=== SUPPLIED RECORDS ===

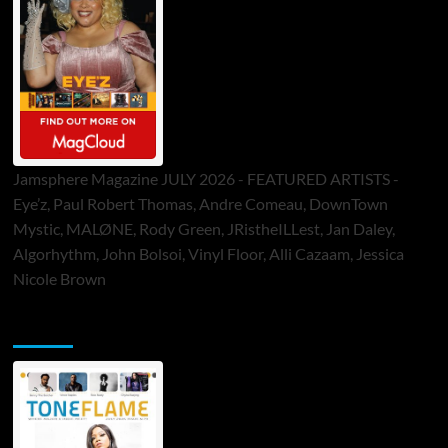
Jamsphere Magazine JULY 2026 - FEATURED ARTISTS -
Eye’z, Paul Robert Thomas, Andre Comeau, DownTown
Mystic, MALØNE, Rody Green, JRistheILLest, Jan Daley,
Algorhythm, John Bolsoi, Vinyl Floor, Alli Cazaam, Jessica
Nicole Brown
ToneFlame Printed & Digital Magazine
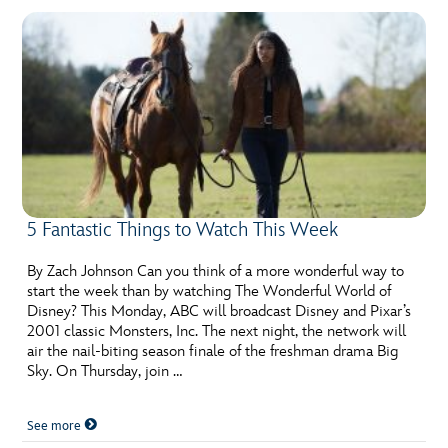
5 Fantastic Things to Watch This Week
By Zach Johnson Can you think of a more wonderful way to
start the week than by watching The Wonderful World of
Disney? This Monday, ABC will broadcast Disney and Pixar’s
2001 classic Monsters, Inc. The next night, the network will
air the nail-biting season finale of the freshman drama Big
Sky. On Thursday, join …
See more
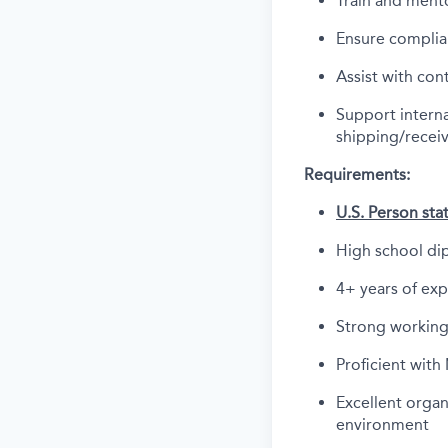
Train and mento
Ensure complia
Assist with con
Support interna
shipping/recei
Requirements:
U.S. Person sta
High school di
4+ years of ex
Strong working
Proficient with
Excellent organi
environment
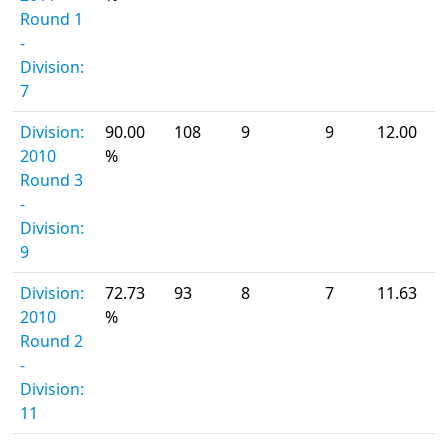
Round 1
-
Division:
7
Division:
90.00
108
9
9
12.00
2010
%
Round 3
-
Division:
9
Division:
72.73
93
8
7
11.63
2010
%
Round 2
-
Division:
11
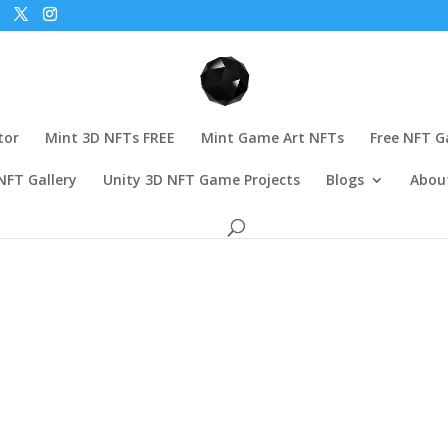
tor
Mint 3D NFTs FREE
Mint Game Art NFTs
Free NFT 
NFT Gallery
Unity 3D NFT Game Projects
Blogs
Abou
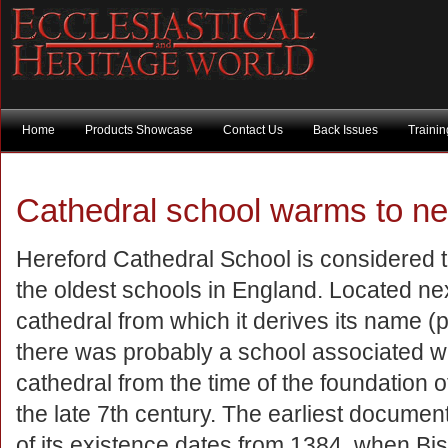
Home
Products Showcase
Contact Us
Back Issues
Traini
Cathedral school warms to new
Hereford Cathedral School is considered
the oldest schools in England. Located nex
cathedral from which it derives its name (p
there was probably a school associated wi
cathedral from the time of the foundation o
the late 7th century. The earliest documen
of its existence dates from 1384, when Bi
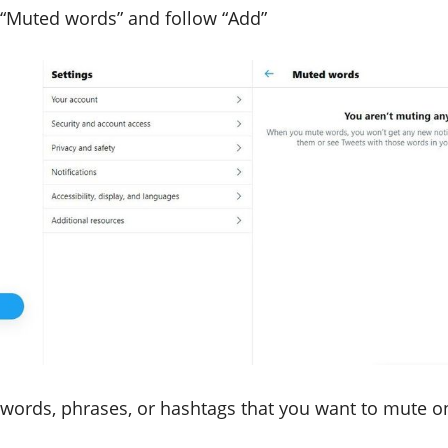
 “Muted words” and follow “Add”
 words, phrases, or hashtags that you want to mute o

===

(EXERCISE AIM):
Leaving the pictures out, output the material exactly as it appears.

(ANSWER SPACE):
Jamsphere Magazine JULY 2026 - FEATURED ARTISTS -
Eye’z, Paul Robert Thomas, Andre Comeau, DownTown
Mystic, MALØNE, Rody Green, JRistheILLest, Jan Daley,
Algorhythm, John Bolsoi, Vinyl Floor, Alli Cazaam, Jessica
Nicole Brown
ToneFlame Printed & Digital Magazine
5 Fantastic Things to Watch This Week
By Zach Johnson Can you think of a more wonderful way to
start the week than by watching The Wonderful World of
Disney? This Monday, ABC will broadcast Disney and Pixar’s
2001 classic Monsters, Inc. The next night, the network will
air the nail-biting season finale of the freshman drama Big
Sky. On Thursday, join …
See more
Train and mento
Ensure complia
Assist with con
Support interna
shipping/recei
Requirements:
U.S. Person sta
High school di
4+ years of ex
Strong working
Proficient with
Excellent organi
environment
Round 1
-
Division:
7
Division:
90.00
108
9
9
12.00
2010
%
Round 3
-
Division:
9
Division:
72.73
93
8
7
11.63
2010
%
Round 2
-
Division:
11
tor
Mint 3D NFTs FREE
Mint Game Art NFTs
Free NFT 
NFT Gallery
Unity 3D NFT Game Projects
Blogs
Abou
Home
Products Showcase
Contact Us
Back Issues
Traini
Cathedral school warms to new
Hereford Cathedral School is considered
the oldest schools in England. Located nex
cathedral from which it derives its name (p
there was probably a school associated wi
cathedral from the time of the foundation o
the late 7th century. The earliest documen
of its existence dates from 1384, when Bi
 “Muted words” and follow “Add”
 words, phrases, or hashtags that you want to mute o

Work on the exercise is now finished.